I’ve been thinking a lot about what my Mom would have done for me and my siblings if this pandemic had hit when I was a child and school was cancelled. I have a feeling she wouldn’t be panicking about how to “educate” us but here is what she would have done…
She would have let me talk. And she would have let me listen to HER talk to our neighbours and my aunts and her friends about how they felt. They would be aware that I was listening and would always be trying to say the right thing to comfort me so I felt safe and calm. I would learn so much from her about connection and staying calm in the face of panic.
She would have turned off the scary news when I walked in the room so my worries didn’t become more or so that I couldn’t see the fear in her. She would have turned on Oprah or MacGyver and let me settle in next to her.

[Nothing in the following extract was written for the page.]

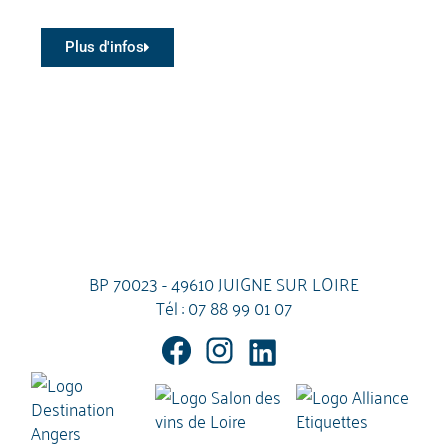
Plus d'infos
BP 70023 - 49610 JUIGNE SUR LOIRE
Tél :
07 88 99 01 07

She would have taken us outside every day. Whether it was to play outside in the yard as a family or forcing us to go in a walk (😉) she would have made sure we got fresh air every day. And we would be mad about it and we would fight it but she would know how essential it was to our and HER happiness and mental health during this time.
She would have let us watch Inspector Gadget and eat our cereal in front of the TV so that she could get a load of laundry done or get the sink of dishes done as she wouldn’t feel guilty about it.
She would have moved all the furniture from the kitchen and washed that floor more than was ever necessary because she just needed some time to check out and think and assess her own needs and fears. And that’s ok. (And here is the proof that she loved to clean that floor to clean her head… Look at this beauty…)
She would have let us play. And play. And play. She wouldn’t be playing with us all day. She might make a bowling score sheet for us so we could bowl with our plastic pins in the basement but she wouldn’t have been there guiding every move of our play. She’d let us fight. And figure things out. And problem solve. And make a mess (and expect us to clean up the messes we made!) She would take joy in hearing the play going well and she would help us figure our stuff out when it went bad.
She would have laughed with us. Especially when she watched the boys dance in their karate pyjamas to La Bamba or when the 4 of us made up our own games or parades or fashion shows and asked her to be in the audience.
She would have taken the lead of the school the best she knew how full on knowing that she wasn’t a teacher and that she would not have the same amount of patience/resources/expertise as our teachers. If they told her that we needed to do our 9 times tables, she would have figured it out. But she wouldn’t have let it consume her or us or our time together. She would do her best.
She would have taken our lead. She’d watch for how we were feeling. She would lay down with us at bedtime. She would be aware of our needs. She would have been always trying to think about how to take care of us in the best way she knew how.
She would have done fun things like this. Airplane rides and forts and cartwheels and games. The laughing would help calm us and connect us. We would all feel like we could breathe together.
We would have returned to school not with worksheets and book reports but with memories made together, smiles and full hearts.
I plan on taking a page from my Mom’s book during this crisis. I will take our kids lead. I will try to listen more than I talk. I will let them make messes and expect them to clean up after themselves. I will let them explore and make memories without guiding them every step of the way. I will get them outside (even if I don’t feel like it). And I will make sure to make memories with them just like my Mom did with us.
Thanks for teaching me what I need to do right now Mom. I am grateful for your calming, gentle spirit right now. I am grateful to have had a such a wonderful example to guide me through this time. Moms of the 80’s know where it’s at.